Lalu bagaimana keadaan burung – burung pemakan hama kopi di Gayo ?

Jauh dari kata baik. Semakin hari populasi mereka semakin berkurang, senapan angin paling mendominasi dan berperan atas berkurangnya jumlah burung pemakan hama. Saat ini status konservasi burung Ciblek atau Pepil memang masih dalam skala resiko rendah. Tapi tidak tertutup kemungkinan beberapa tahun kedepan status tersebut akan berubah, jika tidak ada pemahaman serta tindakan pelarangan berburu.

Tentu sangat disayangkan jika benar terjadi demikian. Mengingat keberadaannya sangat memberikan manfaat dan berkontribusi dalam menangani masalah hama di perkebunan kopi.

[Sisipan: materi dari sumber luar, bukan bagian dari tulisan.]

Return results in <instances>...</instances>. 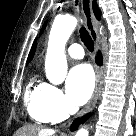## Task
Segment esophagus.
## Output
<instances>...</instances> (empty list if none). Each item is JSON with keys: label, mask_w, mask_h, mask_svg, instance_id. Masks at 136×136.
Here are the masks:
<instances>
[{"label": "esophagus", "mask_w": 136, "mask_h": 136, "mask_svg": "<svg viewBox=\"0 0 136 136\" xmlns=\"http://www.w3.org/2000/svg\"><path fill=\"white\" fill-rule=\"evenodd\" d=\"M81 7H82V13L85 19V26L94 42L96 53H97L100 48V41H99V35L97 32V29H96L97 21L95 19L93 9H92V0H81ZM101 76H102V71L100 67L97 66L96 67V86H95L94 93L91 99L89 100V102L87 103V105L84 107V109H82L78 113L77 117H81L84 114L88 113L95 106L97 98H98V94L100 91Z\"/></svg>", "instance_id": "obj_1"}]
</instances>
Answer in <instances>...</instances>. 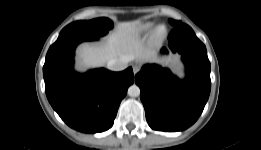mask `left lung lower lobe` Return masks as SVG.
<instances>
[{
    "label": "left lung lower lobe",
    "instance_id": "obj_1",
    "mask_svg": "<svg viewBox=\"0 0 261 150\" xmlns=\"http://www.w3.org/2000/svg\"><path fill=\"white\" fill-rule=\"evenodd\" d=\"M168 40L171 51L182 55L185 80L158 65H145L135 82L141 90L149 126L159 131H181L199 118L208 100L210 62L205 45L188 25L174 27ZM161 52L168 53L165 47Z\"/></svg>",
    "mask_w": 261,
    "mask_h": 150
}]
</instances>
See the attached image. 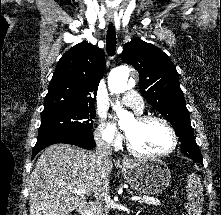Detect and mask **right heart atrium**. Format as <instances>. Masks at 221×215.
<instances>
[{
    "label": "right heart atrium",
    "instance_id": "obj_1",
    "mask_svg": "<svg viewBox=\"0 0 221 215\" xmlns=\"http://www.w3.org/2000/svg\"><path fill=\"white\" fill-rule=\"evenodd\" d=\"M94 136L98 144L108 147H118L122 140L120 135L108 130L103 121L95 130Z\"/></svg>",
    "mask_w": 221,
    "mask_h": 215
}]
</instances>
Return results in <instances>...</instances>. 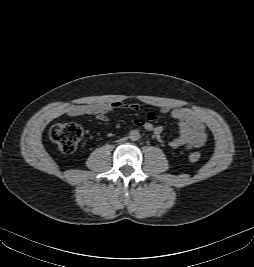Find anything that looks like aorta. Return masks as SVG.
Returning <instances> with one entry per match:
<instances>
[{"label": "aorta", "mask_w": 254, "mask_h": 267, "mask_svg": "<svg viewBox=\"0 0 254 267\" xmlns=\"http://www.w3.org/2000/svg\"><path fill=\"white\" fill-rule=\"evenodd\" d=\"M129 138L132 141H137L140 139V133L138 130H131L129 133Z\"/></svg>", "instance_id": "obj_1"}]
</instances>
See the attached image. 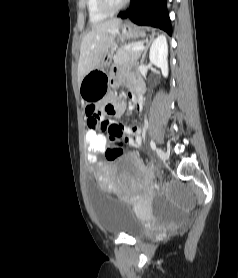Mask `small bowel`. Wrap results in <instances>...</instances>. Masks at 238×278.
<instances>
[{"label":"small bowel","instance_id":"small-bowel-1","mask_svg":"<svg viewBox=\"0 0 238 278\" xmlns=\"http://www.w3.org/2000/svg\"><path fill=\"white\" fill-rule=\"evenodd\" d=\"M121 81H128L133 85L131 97L134 104L138 108H141V86L137 78L125 73H116L114 84H118ZM126 108L127 106L124 102H108L106 104L89 103L85 109L87 116V130H96L99 137L106 138L107 144L121 142L122 144L126 143L131 147H140L142 144V134L139 126H122L106 120V117L110 116L107 113H113L111 116H121L126 111ZM136 163L139 169L143 168V163L140 160H136Z\"/></svg>","mask_w":238,"mask_h":278}]
</instances>
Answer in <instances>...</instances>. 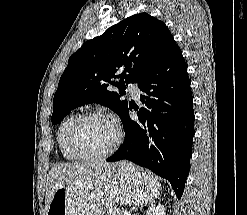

Gayo sebagai salah satu daerah penghasil kopi arabika terbesar dan terbaik, harusnya memiliki pemahaman serta mengambil tindakan nyata dalam melestarikan kehidupan jenis burung-burung yang diketahui memiliki kontribusi positif terhadap perkebunan kopi.

Seperti misalnya pemerintah membuat lembaga pengawasan atau regulasi khusus terkait perlindungan satwa (burung) pemakan hama kopi. Dalam hal ini, burung Pepil adalah salah satunya.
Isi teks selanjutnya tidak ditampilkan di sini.